Genotoxic Mechanism of Action of TBBPA, TBBPS and Selected Bromophenols in Human Peripheral Blood Mononuclear Cells

Bromophenolic flame retardants (BFRs) are a large group of synthetic substances used in the industry in order to reduce the flammability of synthetic materials used in electrical and electronic devices, textiles, furniture and other everyday products.
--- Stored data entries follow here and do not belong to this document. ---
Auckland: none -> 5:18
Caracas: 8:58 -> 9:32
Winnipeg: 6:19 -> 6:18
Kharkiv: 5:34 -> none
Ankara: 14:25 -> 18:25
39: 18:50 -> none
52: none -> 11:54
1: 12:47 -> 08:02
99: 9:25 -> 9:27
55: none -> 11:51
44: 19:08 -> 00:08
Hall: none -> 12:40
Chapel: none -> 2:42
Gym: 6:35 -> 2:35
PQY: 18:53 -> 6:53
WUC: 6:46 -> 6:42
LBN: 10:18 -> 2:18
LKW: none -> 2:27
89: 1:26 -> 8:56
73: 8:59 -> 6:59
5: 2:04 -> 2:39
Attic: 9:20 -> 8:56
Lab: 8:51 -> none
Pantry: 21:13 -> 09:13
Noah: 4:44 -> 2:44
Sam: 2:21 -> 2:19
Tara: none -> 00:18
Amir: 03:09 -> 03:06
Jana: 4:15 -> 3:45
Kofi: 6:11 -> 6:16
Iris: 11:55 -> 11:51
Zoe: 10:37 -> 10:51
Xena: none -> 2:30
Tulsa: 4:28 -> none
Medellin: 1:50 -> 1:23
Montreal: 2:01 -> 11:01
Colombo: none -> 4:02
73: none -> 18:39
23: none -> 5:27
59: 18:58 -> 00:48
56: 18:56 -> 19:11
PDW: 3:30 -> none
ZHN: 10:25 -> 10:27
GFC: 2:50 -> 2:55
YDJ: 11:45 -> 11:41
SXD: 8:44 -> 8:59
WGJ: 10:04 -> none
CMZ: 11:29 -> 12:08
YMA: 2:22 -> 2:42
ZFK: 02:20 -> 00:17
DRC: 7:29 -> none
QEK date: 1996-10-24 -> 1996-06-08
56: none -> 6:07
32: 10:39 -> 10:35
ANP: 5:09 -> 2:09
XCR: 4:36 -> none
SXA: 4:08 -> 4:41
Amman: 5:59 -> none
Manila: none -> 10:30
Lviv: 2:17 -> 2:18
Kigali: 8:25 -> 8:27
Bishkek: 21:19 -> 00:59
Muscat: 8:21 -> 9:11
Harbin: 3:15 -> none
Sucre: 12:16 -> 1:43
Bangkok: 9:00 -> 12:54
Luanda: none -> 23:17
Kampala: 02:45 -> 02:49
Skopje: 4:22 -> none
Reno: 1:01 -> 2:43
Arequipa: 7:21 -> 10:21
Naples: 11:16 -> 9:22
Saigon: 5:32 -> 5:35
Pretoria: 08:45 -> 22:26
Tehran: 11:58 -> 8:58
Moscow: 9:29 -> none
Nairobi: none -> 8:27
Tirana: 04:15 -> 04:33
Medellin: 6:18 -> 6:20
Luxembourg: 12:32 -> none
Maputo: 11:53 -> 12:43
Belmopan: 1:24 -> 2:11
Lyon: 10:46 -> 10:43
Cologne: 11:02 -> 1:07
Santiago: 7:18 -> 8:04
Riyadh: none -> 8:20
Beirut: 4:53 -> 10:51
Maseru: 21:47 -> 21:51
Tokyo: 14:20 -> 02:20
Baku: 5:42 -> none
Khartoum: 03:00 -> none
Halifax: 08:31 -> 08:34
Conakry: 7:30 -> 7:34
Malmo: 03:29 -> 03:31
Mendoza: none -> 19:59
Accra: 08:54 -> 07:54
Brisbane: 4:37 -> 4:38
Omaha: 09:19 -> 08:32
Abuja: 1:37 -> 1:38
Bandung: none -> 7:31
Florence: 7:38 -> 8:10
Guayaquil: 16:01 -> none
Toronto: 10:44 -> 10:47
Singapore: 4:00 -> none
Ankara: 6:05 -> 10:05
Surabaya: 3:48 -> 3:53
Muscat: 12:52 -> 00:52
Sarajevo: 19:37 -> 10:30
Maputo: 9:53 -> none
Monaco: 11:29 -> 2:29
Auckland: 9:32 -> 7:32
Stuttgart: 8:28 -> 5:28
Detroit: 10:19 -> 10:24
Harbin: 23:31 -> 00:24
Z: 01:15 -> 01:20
The presence of BFRs has been documented in the environment, food, drinking water, inhaled dust and the human body. Due to the widespread exposure of the general population to BFRs and insufficient knowledge on their toxic action, including genotoxic potential, we have compared the effect of tetrabromobisphenol A (TBBPA), tetrabromobisphenol S (TBBPS), 2,4,6,-tribromophenol (2,4,6-TBP) and pentabromophenol (PBP) on DNA damage in human peripheral blood mononuclear cells (PBMCs) (playing a crucial role in the immune system) as well as examined underlying mechanism of action of these substances. The cells were incubated for 24 h with studied compounds in the concentrations ranging from 0.01 to 10 mu g/mL. The study has shown that examined BFRs induced single and, to a lesser extent, double strand-breaks formation and caused oxidative damage to pyrimidines, and particularly to purines in the incubated cells. PBMCs efficiently repaired the DNA strand-breaks induced by BFRs, but they were unable to remove completely damaged DNA (except cells treated with TBBPS). The greatest changes in the above-mentioned parameters were observed in cells incubated with TBBPA, while the smallest in PBMCs treated with TBBPS. The results have also revealed that tested compounds do not form adducts with DNA in PBMCs, while the observed changes were the most probably induced by indirect DNA-damaging agents, such as ROS and other reactive species.

Automated summary

Bromophenolic flame retardants (BFRs) are synthetic substances used to reduce flammability in various materials. This study compared the impact of different BFRs on DNA damage in human peripheral blood mononuclear cells (PBMCs). The results showed that the BFRs induced DNA strand-breaks and oxidative damage, which PBMCs were partially able to repair. The extent of damage varied among the different BFRs, with TBBPA causing the most significant changes. Additionally, the tested compounds did not form adducts with DNA, suggesting that the observed damage was likely caused by indirect DNA-damaging agents.